Rites of Spring : The Great War and the Birth of the Modern Age by Modris Eksteins - one of those cool books that makes cool connections one wouldn't necessarily have identified.




Date: 2017-08-17 09:29 pm (UTC)
sabotabby: (books!)
From: [personal profile] sabotabby
I'm going to assume you've read Between the World and Me by Ta-Nahisi Coates but if you haven't, that one. Scathing examination of race in America, written as a letter to his son.

#1 recommendation of the year: October: The Story of the Russian Revolution by China Miéville. Absolutely the best book I've read on the Russian Revolution, which is saying a lot given how much I read about the Russian Revolution.

Weapons of Math Destruction: How Big Data Increases Inequality and Threatens Democracy by Cathy O'Neil. Basically how algorithms destroy our lives. Very accessible even if one knows nothing about the subject.

Who Cooked Adam Smith's Dinner: A Story About Women and Economics by Katrine Marçal. Okay, so I read economic books for fun, but this is really good. Spoiler: Adam Smith's mother cooked his dinner and basically provided a bunch of invisible labour that was not factored into his economic theories at all.

The Magician's Book: A Skeptic's Adventures in Narnia by Laura Miller. Pretty much what it says on the tin. Nostalgic, whimsical, and critical all at once.

The Utopia of Rules: On Technology, Stupidity, and the Secret Joys of Bureaucracy by David Graeber. Why right-wing governments rail against bureaucracy and red tape and yet you still have to arrive at the airport three hours early and get strip searched.

Neoreaction a Basilisk by Phil Sandifer. It's very timely as it's about the alt-right like two years before they were called that. Also takes some interesting turns involving William Blake because that's how Sandifer is.

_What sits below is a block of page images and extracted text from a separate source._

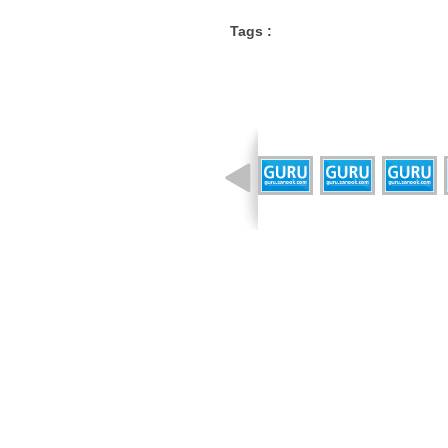
Tags :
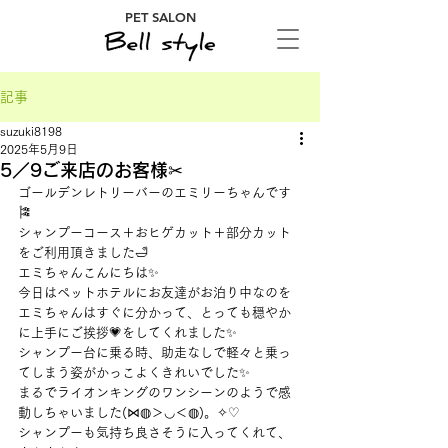
PET SALON
記事
suzuki8198
2025年5月9日
5／9ご来店のお客様✂
ゴールデンレトリーバーのエミリーちゃんです
🎏
シャンプーコース＋おヒゲカット＋部分カット
をご利用頂きました🛁
エミちゃんこんにちは✨
今日はペットホテルにお友達がお泊り中なのを
エミちゃんはすぐに分かって、とっても穏やか
に上手にご挨拶💗をしてくれました✨
シャンプー台に乗る時、助走なしで軽々と乗っ
てしまう姿がかっこよくきれいでした✨
まるでライオンキングのワンシーンのようで感
動しちゃいました(⋈◍＞◡＜◍)。✧♡
シャンプーも気持ち良さそうに入ってくれて、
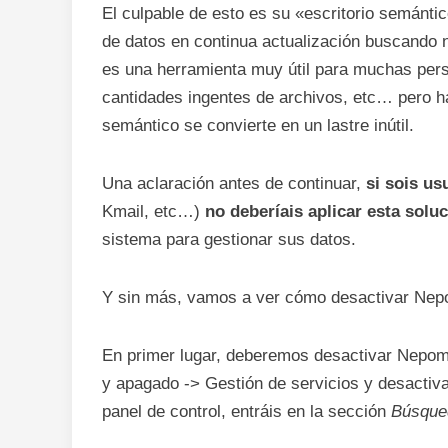
El culpable de esto es su «escritorio semán
de datos en continua actualización buscando 
es una herramienta muy útil para muchas per
cantidades ingentes de archivos, etc… pero ha
semántico se convierte en un lastre inútil.
Una aclaración antes de continuar,
si sois us
Kmail, etc…)
no deberíais aplicar esta solu
sistema para gestionar sus datos.
Y sin más, vamos a ver cómo desactivar Nep
En primer lugar, deberemos desactivar Nepomu
y apagado -> Gestión de servicios y desactiv
panel de control, entráis en la sección
Búsqued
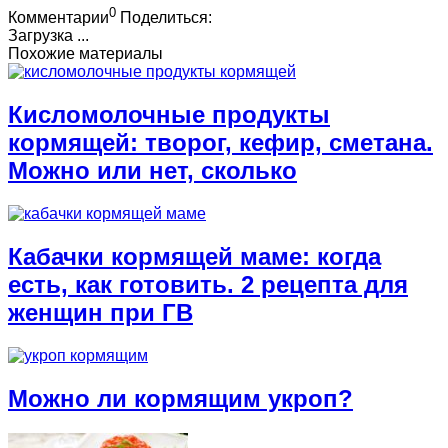
0
Комментарии
Поделиться:
Загрузка ...
Похожие материалы
Кисломолочные продукты
кормящей: творог, кефир, сметана.
Можно или нет, сколько
Кабачки кормящей маме: когда
есть, как готовить. 2 рецепта для
женщин при ГВ
Можно ли кормящим укроп?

Date: 2017-08-17 11:43 pm (UTC)
peristaltor: (Default)
From: [personal profile] peristaltor
I second Graeber's Debt. If you're into double bookmark books (one for your place in the book, another for your place in the must-at-least skim endnotes), Picketty's Capital in the Twenty-First Century is also great.

You like powerful, intelligent women? Can't get better than the lead character of David Bodanis's Passionate Minds: Emilie du Châtelet, Voltaire, and the Great Love Affair of the Enlightenment. She translated Newton's Principia, but added notes herself based on her friendship with Leibniz, who also invented calculus; these notes gave the French an edge in even understanding Newton. Oh, and she would have discovered infrared 80 years earlier, had that petty Voltaire not hogged all the thermometers for his own experiments. Seriously, great book.

Greg Mitchell's The Campaign of the Century: Upton Sinclair's Race for Governor of California and the Birth of Media Politics is fascinating. As a person, Sinclair (who wrote about 80 books and other stuffs, not just The Jungle) had the popularity of Swartzaneger and the politics of a left-leaning Bernie Sanders. The dirty tricks invented for that campaign remain with us today.

Quite readable, Mark Blyth's Austerity: The History of a Dangerous Idea shows how Hitler rose to power not because of hyperinflation, but because of attempts at austerity seven years after the hyperinflation (which was deliberate) ended. Lots of irony, considering Germany's positions today.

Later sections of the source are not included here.